Certains sujets ont déjà fait l’objet d’articles et les avancées sont connues comme la reprise de 100% d’ancienneté des agents du corps transitoire depuis 2009, l’intersyndicale la demandant pour l’ensemble des carrières. «J’ai compris les impatiences en accélérant le calendrier, notamment pour examiner cas par cas la situation de cotisation de ces agents. On peut y arriver sans pousser des hurlements et des anathèmes. Ce n’est pas en bloquant les barges que la situation va se régler.»
Sur le problème de la sécurité, on sait qu’un escadron de gendarmerie a été déployé par Manuel Valls, ainsi que 44 policiers aux frontières. Les chiffres continuent malgré tout à rester dans le rouge: «le procureur a traduit la dureté des violences», rapporte George Pau-Langevin qui sortait de la réunion de travail sur la sécurité intérieure. On sait que deux missions sont dépêchées par le ministre de l’Intérieur, «elles vont nous donner un bilan global de la situation à Mayotte.» Bilan qui n’a jamais encore été fait, selon la ministre.

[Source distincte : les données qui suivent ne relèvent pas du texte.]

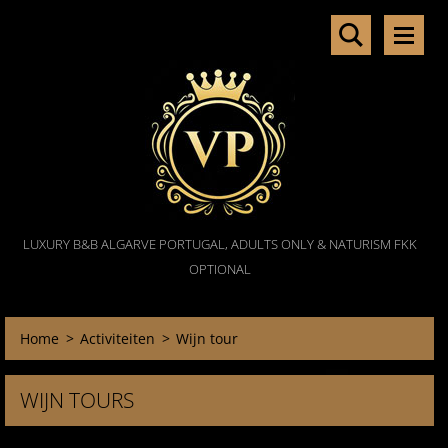
LUXURY B&B ALGARVE PORTUGAL, ADULTS ONLY & NATURISM FKK
OPTIONAL
Home
>
Activiteiten
>
Wijn tour
WIJN TOURS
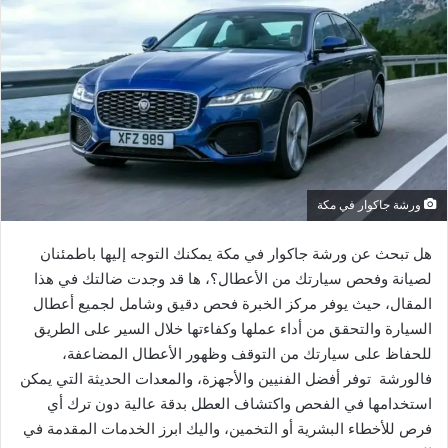
ورشة جاكوار في مكة
هل تبحث عن ورشة جاكوار في مكة يمكنك التوجه إليها باطمئنان
لصيانة وفحص سيارتك من الأعطال؟، ها قد وجدت ضالتك في هذا
المقال، حيث يوفر مركز الخبرة فحص دقيق وشامل لجميع أعطال
السيارة والتحقق من أداء عملها وكفاءتها خلال السير على الطريق
للحفاظ على سيارتك من التوقف وظهور الأعطال المضاعفة،
فالورشة توفر أفضل الفنيين والأجهزة، والمعدات الحديثة التي يمكن
استخدامها في الفحص واكتشاف العطل بدقة عالية دون ترك أي
فرص للأخطاء البشرية أو التخمين، واليك ابرز الخدمات المقدمة في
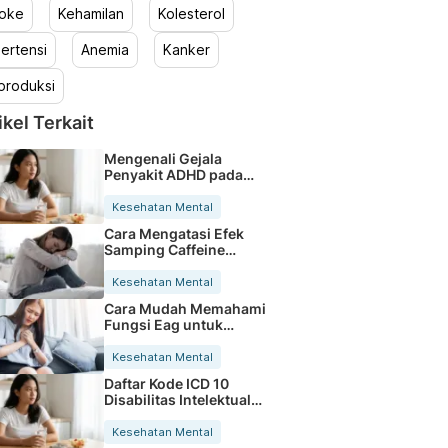
roke
Kehamilan
Kolesterol
ertensi
Anemia
Kanker
produksi
ikel Terkait
Mengenali Gejala
Penyakit ADHD pada
Anak Sejak Dini
Kesehatan Mental
Cara Mengatasi Efek
Samping Caffeine
Withdrawal dengan
Mudah
Kesehatan Mental
Cara Mudah Memahami
Fungsi Eag untuk
Kesehatan Tubuh Anda
Kesehatan Mental
Daftar Kode ICD 10
Disabilitas Intelektual
Terlengkap
Kesehatan Mental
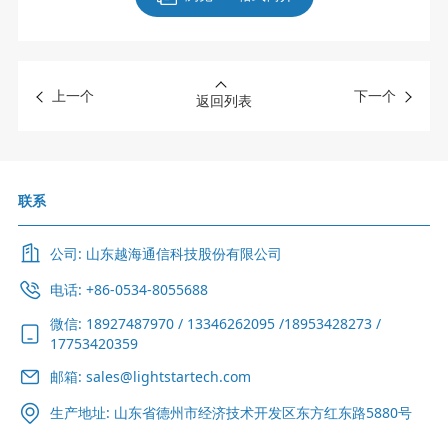
上一个
下一个
返回列表
联系
公司: 山东越海通信科技股份有限公司
电话: +86-0534-8055688
微信: 18927487970 / 13346262095 /18953428273 /
17753420359
邮箱: sales@lightstartech.com
生产地址: 山东省德州市经济技术开发区东方红东路5880号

Sur ces deux sujets essentiels de la sécurité et de la pression migratoire, pas de réponse à court terme donc.
Il est rare de voir la ministre des Outre-mer, au tempérament plutôt affable, si tendue. A mettre en lien avec l’accueil revendicatif qui lui était fait hier, et au blocage des échanges entre Petite et Grande Terre qui l’ont contraint à modifier son programme.